Oct 222018

Today it seems, the IT gremlins have been out to get me.  At my work I have a desktop computer (personal hardware) consisting of a Rysen 7 1700, 16GB RAM, a 240GB Intel M.2 SATA SSD (540 series) and a 4TB Western Digital HDD.

The machine has been, pretty reliable, not rock-solid, in particular, compiling gcc sometimes segfaulted for reasons unknown (the RAM checks out okay according to memtest86), but for what I was doing, it mostly ran fine.  I put up with the minor niggles with the view of solving those another day.  Today though, I come in and find X has crashed.

Okay, no big deal, re-start the display manager, except that crashed too.

Hmm, okay, log in under my regular user account and try startx:  No dice, there’s no room on /.

Ahh, that might explain a few things, we clean up some log files, truncate a 500MB file, manage to free up 50GB (!).

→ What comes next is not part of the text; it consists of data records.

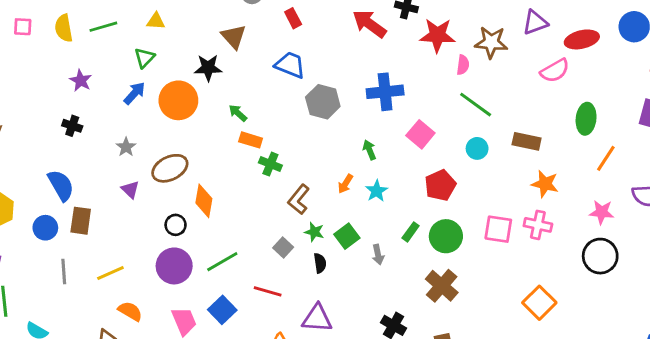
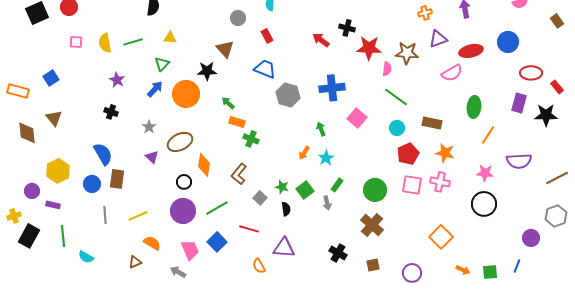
red arrow: (369, 24) -> (321, 40), size x0.7
red pentagon: (440, 185) -> (408, 154), moved
brown L-shape: (299, 199) -> (239, 174), moved
green rectangle: (411, 232) -> (337, 185), moved

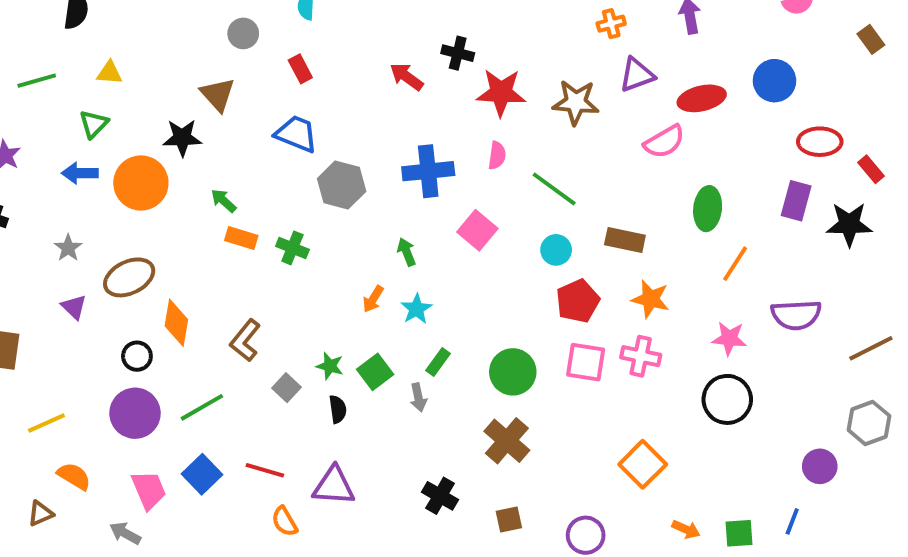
pink semicircle: (387, 69) -> (497, 155), moved
blue arrow: (155, 89) -> (80, 173), turned -132
green cross: (251, 139) -> (292, 248), moved
red line: (249, 229) -> (265, 470), moved

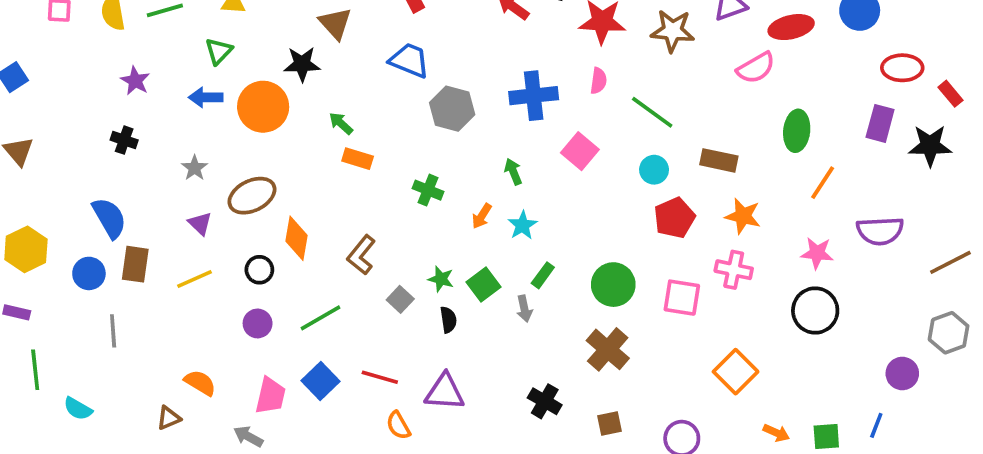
green cross: (292, 248) -> (428, 190), moved
pink square: (586, 362) -> (682, 298), moved
purple circle: (135, 413) -> (258, 323), size x0.6
yellow line: (46, 423) -> (195, 279), moved
pink trapezoid: (149, 490) -> (271, 396), turned 36

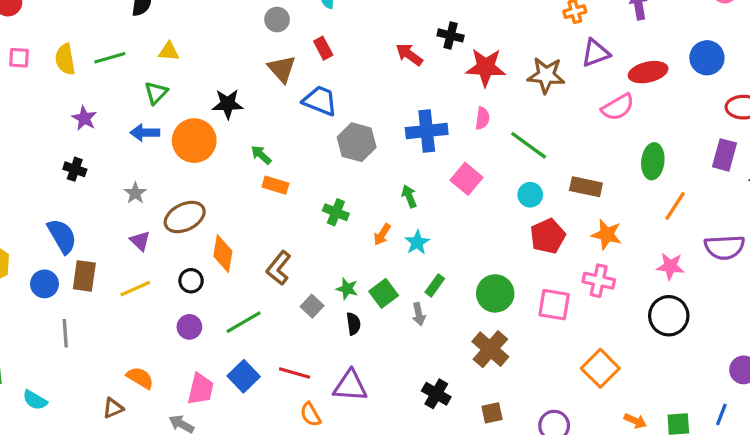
brown triangle: (335, 23) -> (282, 69), moved

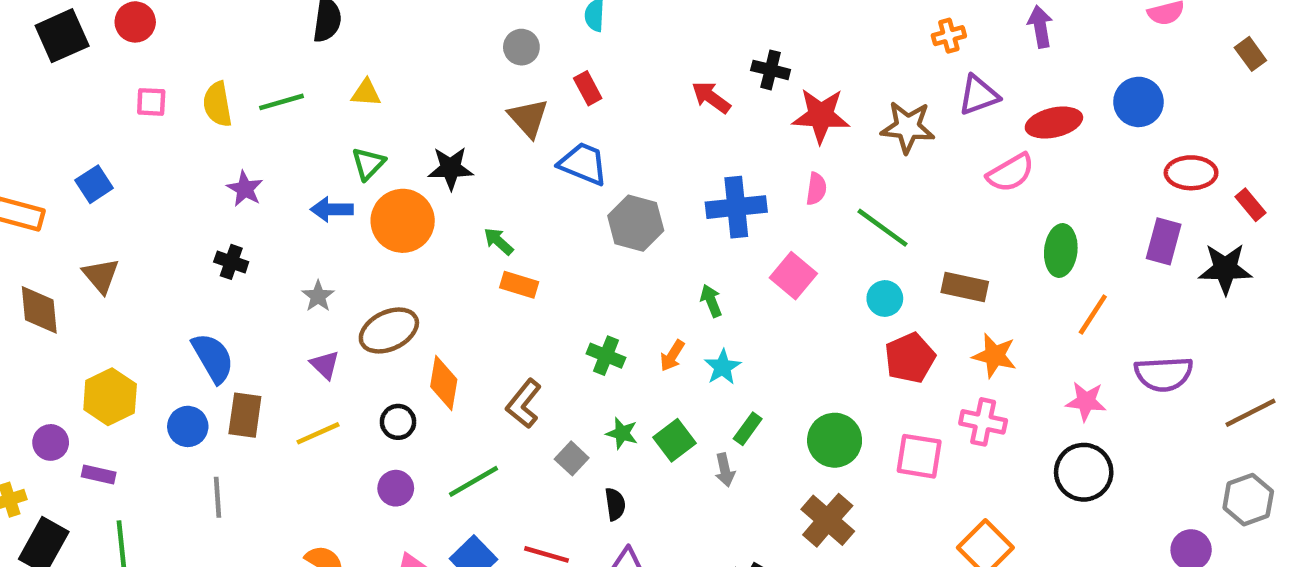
green triangle: (156, 93) -> (368, 164), moved
green cross: (336, 212) -> (606, 356), moved
black semicircle: (353, 324) -> (615, 504), moved

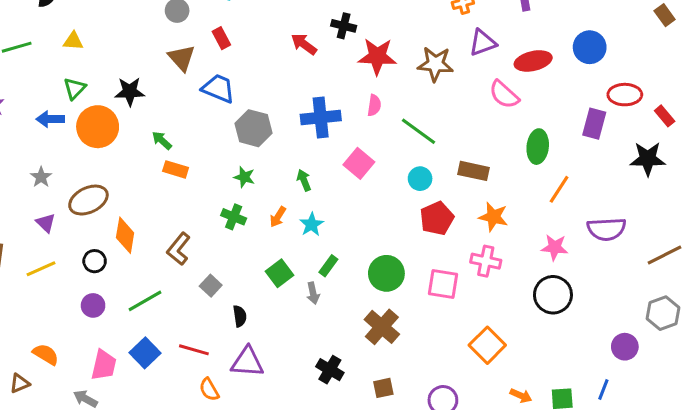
pink semicircle: (1011, 173) -> (504, 95), turned 72
purple rectangle: (1164, 241) -> (594, 124), moved
green star: (622, 433) -> (244, 177), moved

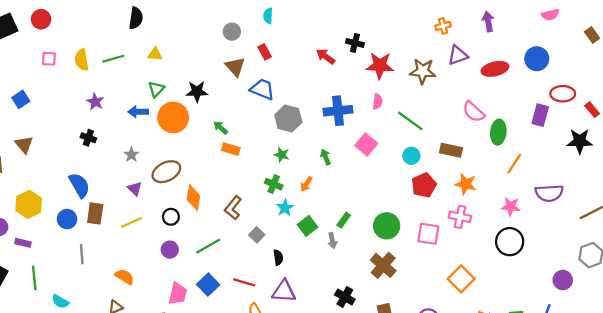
pink semicircle: (504, 95) -> (474, 112), moved
cyan star: (312, 224) -> (285, 208), moved
orange semicircle: (46, 354) -> (125, 277), moved

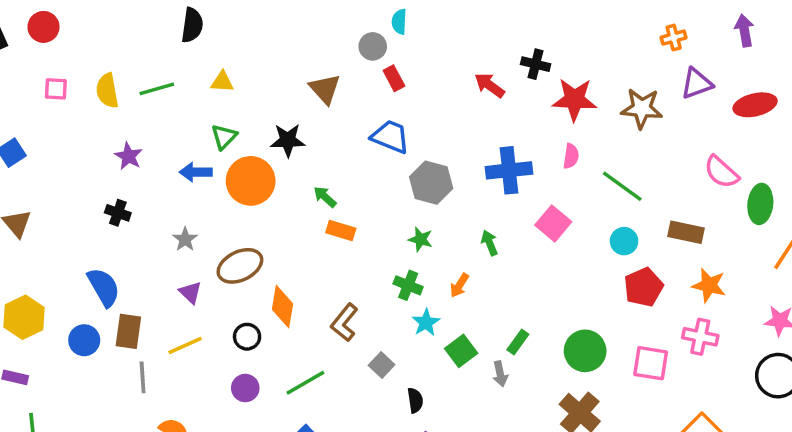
gray circle: (232, 32) -> (373, 46), moved
brown triangle: (235, 67) -> (325, 89), moved
gray line: (82, 254) -> (143, 377), moved

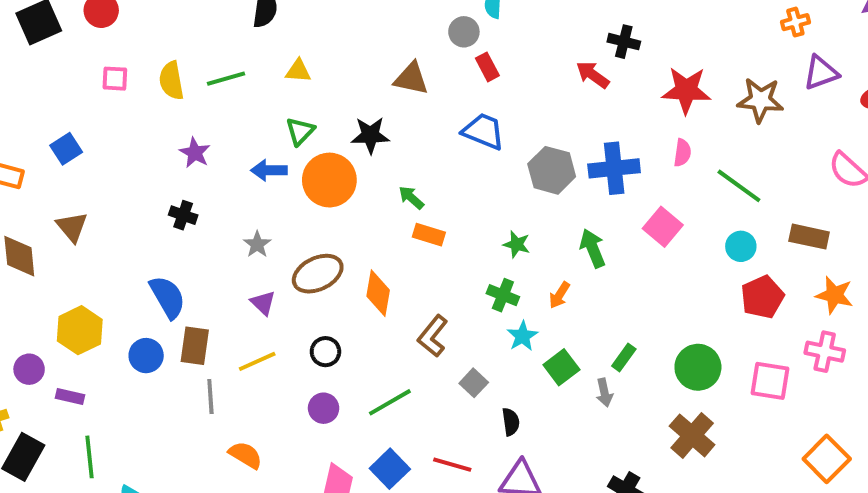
black cross: (536, 64) -> (624, 42), moved
brown triangle: (325, 89) -> (411, 79), turned -36
gray hexagon: (431, 183) -> (552, 170), moved
green arrow: (490, 243) -> (593, 248), size x1.4
orange diamond: (282, 307) -> (378, 293), moved

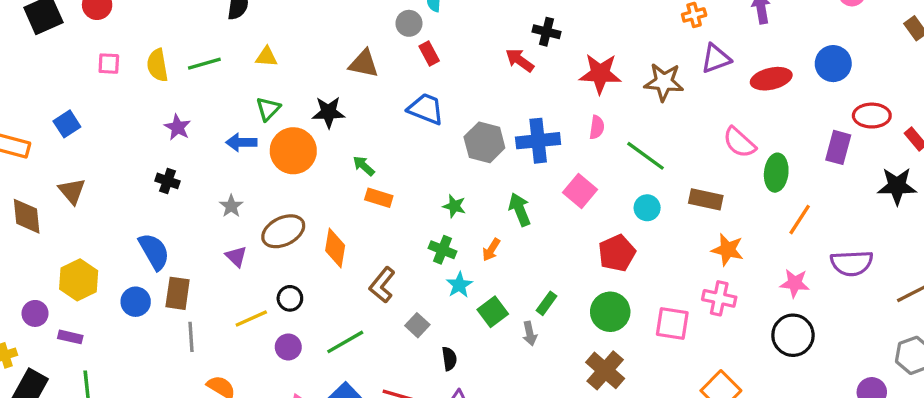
red pentagon: (762, 297) -> (617, 253), moved
yellow line: (257, 361) -> (251, 318), moved

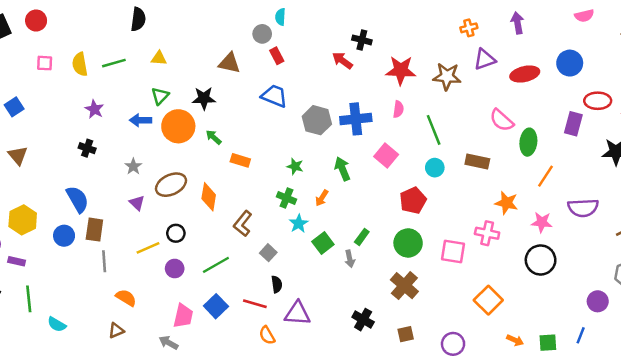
green line: (645, 156) -> (434, 130), turned 32
green arrow: (364, 166) -> (214, 137), moved
orange star: (728, 250) -> (507, 203), moved
black semicircle: (449, 359) -> (277, 284), moved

The machine dual-boots two OSes: Debian 9 and Gentoo.  It’s been running the latter for about 12 months now, I used Debian 9 to get things rolling so I could use the machine at work (did try Ubuntu 16.04, but it didn’t like my machine), and later, used that to get Gentoo running before switching over.  So there was a 40GB partition on the SSD that had a year-old install of Debian that wasn’t being used.  I figured I’d ditch it, and re-locate my Gentoo partition to occupy that space.

So I pull out an Ubuntu 18.04 disc, boot that up, and get gparted going.  It’s happily copying, until WHAM, I was hit with an I/O error:

Failed re-location of partition (click to enlarge)

Clicking any of the three buttons resulted in the same message.  Brilliant.  I had just copied over the first 15GB of the partition, so the Debian install would be hosed (I was deleting it anyway), but my Gentoo root partition should still be there intact at its old location.  Of course the partition table was updated, so no rolling back there.  At this point, I couldn’t do anything with the SSD, it had completely stalled, and I just had to cut my losses and kill gparted.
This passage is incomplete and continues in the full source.